You have three replicas of your API. You read the docs. You did the right thing. Redundancy! High availability! You feel good about yourself.
Then someone runs kubectl drain on a node during a cluster upgrade, and all three pods happen to live on that one node. Kubernetes evicts them simultaneously. Your API goes dark for 90 seconds. Your monitoring screams. The group chat is not kind.
Welcome to the Pod Disruption Budget gap — the thing everyone skips until it bites them in production.
Replicas ≠ Availability During Disruptions
Here is the mental model most people have: more replicas = more availability. That is true for random pod crashes. It is only sometimes true for voluntary disruptions.
Kubernetes distinguishes between two kinds of disruption:
Involuntary — a node dies, OOM kills a pod, a hardware failure. You cannot predict these. Replica count and PodAntiAffinity are your tools here.
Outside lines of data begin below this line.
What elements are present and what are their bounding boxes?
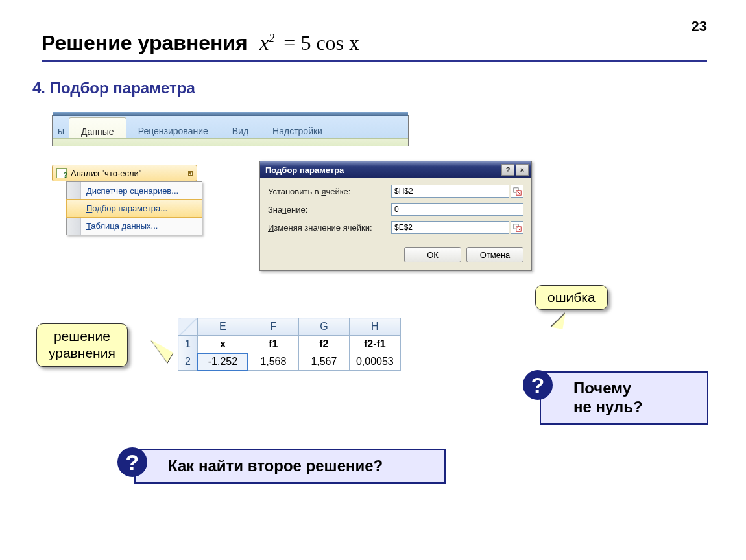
goal-seek-dialog: Подбор параметра ? × Установить в ячейке…	[259, 161, 532, 271]
changing-cell-input[interactable]	[391, 221, 509, 234]
cancel-button[interactable]: Отмена	[466, 247, 523, 262]
range-selector-icon[interactable]	[511, 185, 523, 198]
what-if-icon	[56, 168, 67, 178]
equation: x2 = 5 cos x	[259, 31, 363, 55]
title-bar: Решение уравнения x2 = 5 cos x	[42, 31, 707, 62]
page-title: Решение уравнения	[42, 31, 248, 55]
question-mark-icon: ?	[117, 447, 147, 477]
excel-result-table: E F G H 1 x f1 f2 f2-f1 2 -1,252 1,568 1…	[178, 318, 401, 371]
dialog-title-bar: Подбор параметра ? ×	[260, 161, 531, 178]
col-header-f[interactable]: F	[248, 318, 298, 336]
changing-cell-label: Изменяя значение ячейки:	[268, 223, 391, 233]
dialog-title-text: Подбор параметра	[265, 165, 344, 175]
equation-rhs: = 5 cos x	[283, 31, 359, 54]
to-value-input[interactable]	[391, 203, 523, 216]
cell-g1[interactable]: f2	[298, 336, 349, 353]
cell-g2[interactable]: 1,567	[298, 353, 349, 371]
col-header-h[interactable]: H	[349, 318, 400, 336]
ok-button[interactable]: ОК	[404, 247, 461, 262]
callout-solution-line1: решение	[49, 328, 115, 345]
callout-solution: решение уравнения	[36, 323, 128, 367]
cell-f2[interactable]: 1,568	[248, 353, 298, 371]
what-if-menu: Диспетчер сценариев... Подбор параметра.…	[66, 181, 202, 235]
equation-lhs-var: x	[259, 31, 269, 54]
to-value-label: Значение:	[268, 205, 391, 215]
select-all-cell[interactable]	[178, 318, 198, 336]
dialog-close-button[interactable]: ×	[516, 164, 529, 176]
dialog-help-button[interactable]: ?	[501, 164, 514, 176]
col-header-g[interactable]: G	[298, 318, 349, 336]
range-selector-icon[interactable]	[511, 221, 523, 234]
question-why-line1: Почему	[573, 379, 695, 398]
excel-ribbon: ы Данные Рецензирование Вид Надстройки	[52, 115, 409, 146]
col-header-e[interactable]: E	[197, 318, 248, 336]
callout-solution-tail	[132, 340, 173, 385]
set-cell-label: Установить в ячейке:	[268, 187, 391, 196]
callout-solution-line2: уравнения	[49, 345, 115, 362]
question-why-line2: не нуль?	[573, 398, 695, 417]
ribbon-window-title-fragment	[143, 113, 324, 116]
section-subtitle: 4. Подбор параметра	[32, 79, 195, 97]
callout-error-tail	[525, 307, 565, 329]
cell-h2[interactable]: 0,00053	[349, 353, 400, 371]
what-if-label: Анализ "что-если"	[71, 169, 141, 178]
set-cell-input[interactable]	[391, 185, 509, 198]
question-why-not-zero: Почему не нуль?	[540, 371, 708, 425]
callout-error: ошибка	[535, 285, 608, 310]
cell-f1[interactable]: f1	[248, 336, 298, 353]
question-mark-icon: ?	[523, 370, 553, 400]
cell-e1[interactable]: x	[197, 336, 248, 353]
menu-item-data-table[interactable]: Таблица данных...	[67, 217, 202, 235]
row-header-1[interactable]: 1	[178, 336, 198, 353]
equation-exponent: 2	[269, 32, 274, 45]
row-header-2[interactable]: 2	[178, 353, 198, 371]
title-divider	[42, 60, 707, 62]
chevron-down-icon: ▼	[188, 171, 193, 176]
what-if-analysis-button[interactable]: Анализ "что-если" ▼	[52, 165, 197, 181]
menu-item-goal-seek[interactable]: Подбор параметра...	[66, 199, 202, 218]
question-second-solution: Как найти второе решение?	[134, 449, 446, 484]
ribbon-lower-strip	[53, 138, 408, 146]
cell-e2[interactable]: -1,252	[197, 353, 248, 371]
cell-h1[interactable]: f2-f1	[349, 336, 400, 353]
menu-item-scenario-manager[interactable]: Диспетчер сценариев...	[67, 182, 202, 200]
Voluntary — a human or automation decides to evict pods: kubectl drain, a cluster upgrade rolling nodes, a Cluster Autoscaler scale-down, a node maintenance window. These are controlled events. Kubernetes will happily honor your drain request and take down every pod on that node — including all three replicas of your API if they all landed there — unless you tell it otherwise.
Pod Disruption Budgets (PDBs) are your way of telling Kubernetes: "during voluntary disruptions, respect this availability floor."
What a PDB Actually Does
A PDB is a policy object that the Kubernetes eviction API checks before evicting a pod. If evicting the pod would violate the budget, the eviction is rejected. The draining node has to wait. The Cluster Autoscaler backs off. Your service stays up.
You define the budget in one of two ways:
minAvailable — at least this many pods must be running at all times.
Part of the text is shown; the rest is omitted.